The Sights to See and the Pints to Drink in Madrid – A Travel Blog

It’s already been about 3 weeks since I boarded my flight to Madrid which seems crazy to even put into words, the time I spent there, and the time since coming back has gone by so fast that I’m only now getting a chance to put my experience into writing. I’m hoping to discuss a few of the amazing things to see in the city and some places to grab a drink and a bite. I’m also going to discuss the difficulty of how it felt being a vegan holidaying in a city whose culinary culture revolves so heavily around meat and dairy, and whether my choices impacted my enjoyment of the trip.

The Food and Drink

I title this section ‘food and drink’ but in reality it will mainly be drink, for the most part I spent my time in Madrid eating bread (after Josh had picked the cheese and meat off the top), patatas bravas, olives, padron peppers, and pan con tomate (a dish that was so loved in the country that it was featured on McDonald’s breakfast menu). A notably exception was the fabulous Freedom Cakes, a fully vegan bakery we found while wandering the back streets of Madrid at which I enjoyed a chocolate chip cookie sandwich with fresh strawberry ice cream. This is not to say that Madrid was bereft of vegan venues, there were quite a few vegan venues but the menus were heavy on bean burgers, salad bowls, and curries – things that I either make at home or find kind of boring.

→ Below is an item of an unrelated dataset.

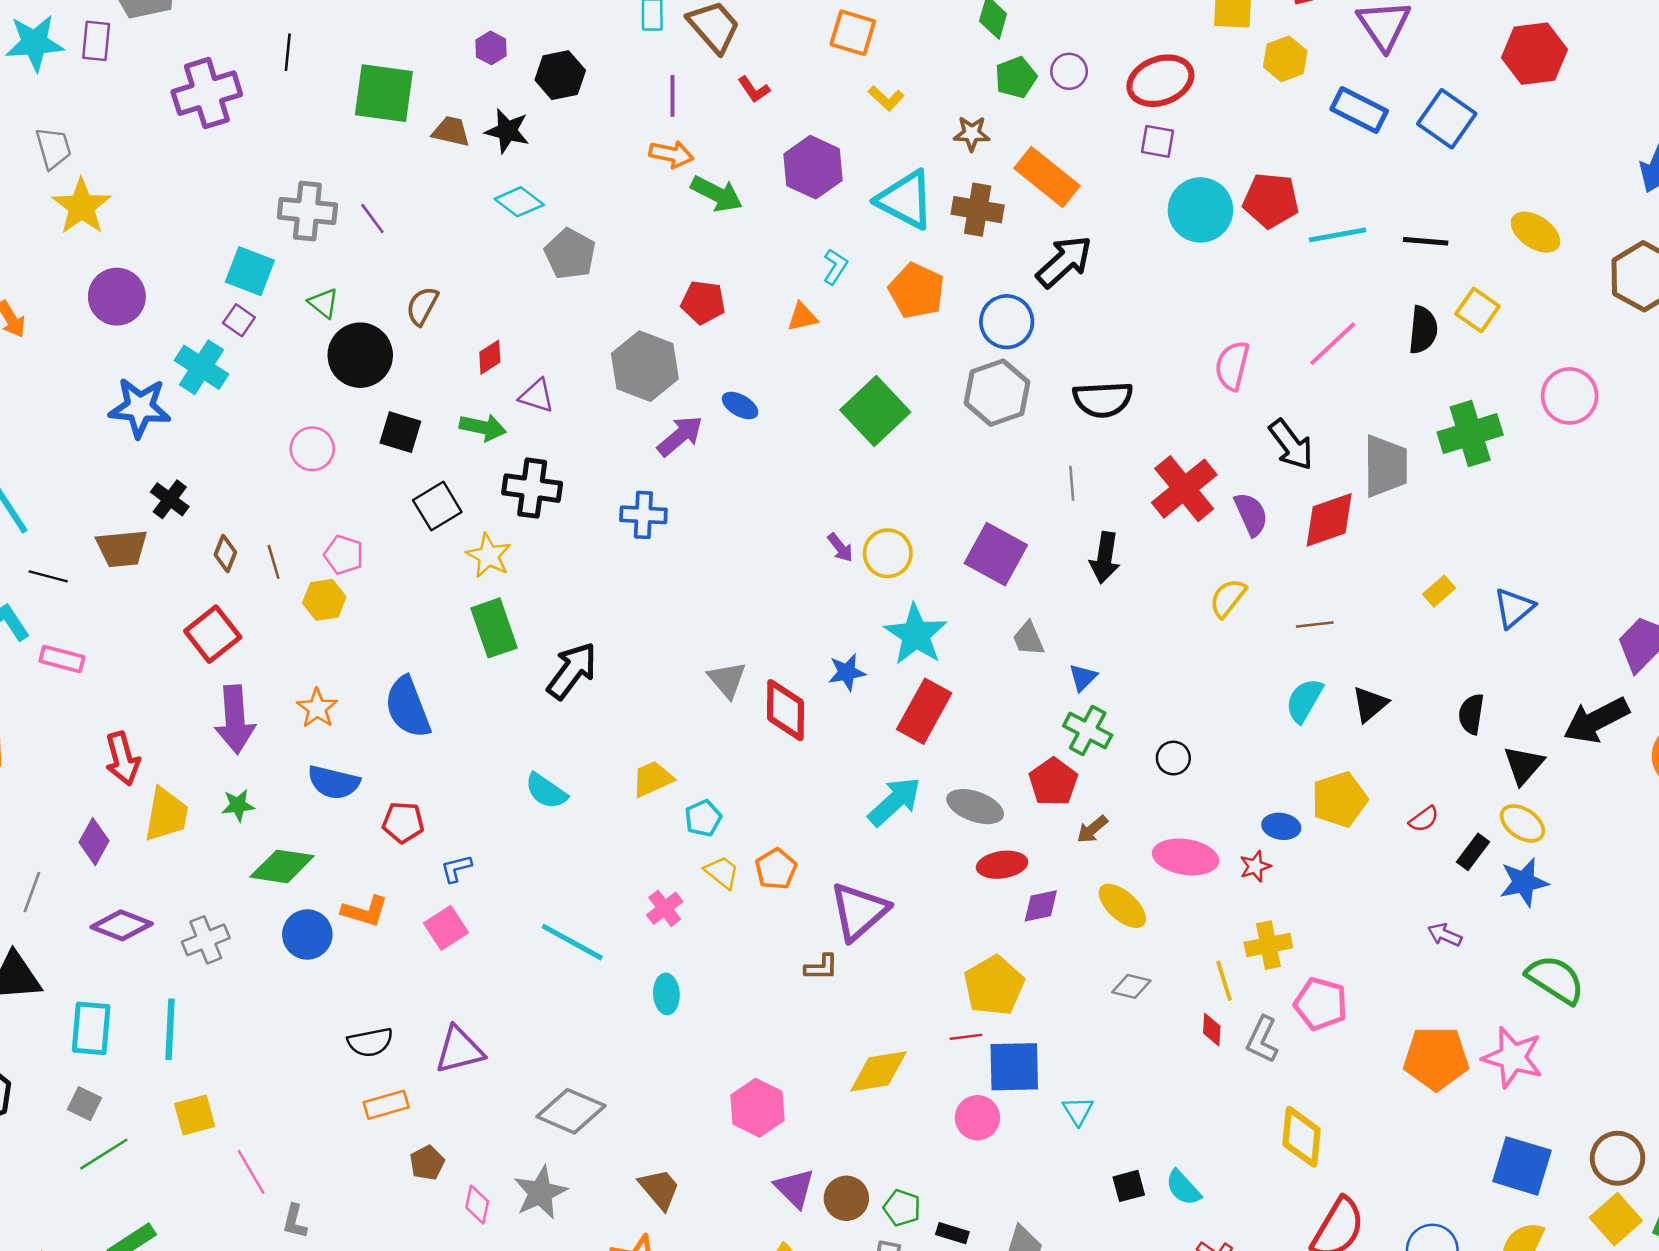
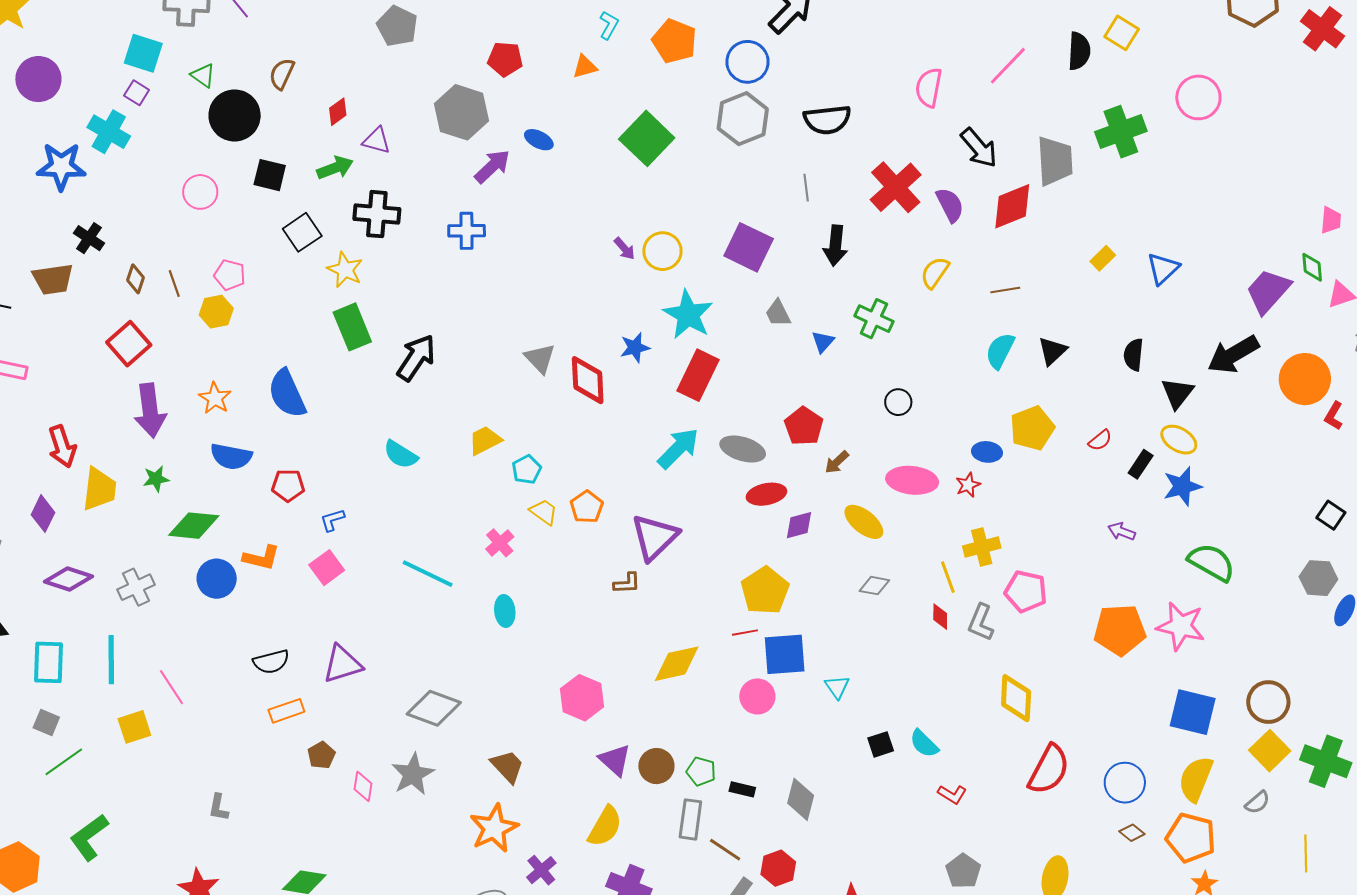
green arrow: (483, 427) -> (335, 168), turned -30
green cross: (1088, 730) -> (874, 319), moved
pink line: (251, 1172) -> (171, 687), moved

I also wanted to have as authentic an experience as possible, so tried to stick to a lot of traditional dishes, whilst staying true to myself and my beliefs. Not trying any of the non-vegan products was as clear cut to me and not going to see a bullfight. It was a little difficult at times as I’m not used to overthinking being vegan too much anymore in the UK, it is just easy here. Being challenged by the food culture around me gave me a good opportunity to reflect on my choice, which is something I haven’t done in a while, and reaffirmed my belief that being vegan is the right path for me right now.

Of course knowing me I had to search out some craft beer and Madrid was happy to provide. On the first day we found Bee Beer which was a cute little bar which had the unique idea to have a beer tasting board on their menu alongside cheese and meat boards. We followed Bee Beer with Fabrica Maravillas which was a unique bar with some of the most fascinating beers I’ve had in a while. It seemed to be a real hub of international activity with $1 notes from all over the world (or their equivalent) proudly displayed behind the bar, and a coppers stuffed into the cracks in the wall, a fun quirk of their decor which I’m sure has a fun story behind it. After going to Freedom Cakes we visited Mikkeller, this is a beer brand that I recognise from my adventures in the Manchester beer scene, their venue in Madrid was a relatively new opening but had notably fun decor, friendly bar staff, and a fantastic range on tap. A final notable craft beer spot, before this section goes on forever, was La Tienda de La Cerveza a cute back street venue which had friendly vibes similar to Port Street Beer House in Manchester, the knowledgeable bar man provided us with free pie (the most generous of all the free beer snacks which were usually olives or nuts) and it was fun to see so many beers on tap from Manchester breweries.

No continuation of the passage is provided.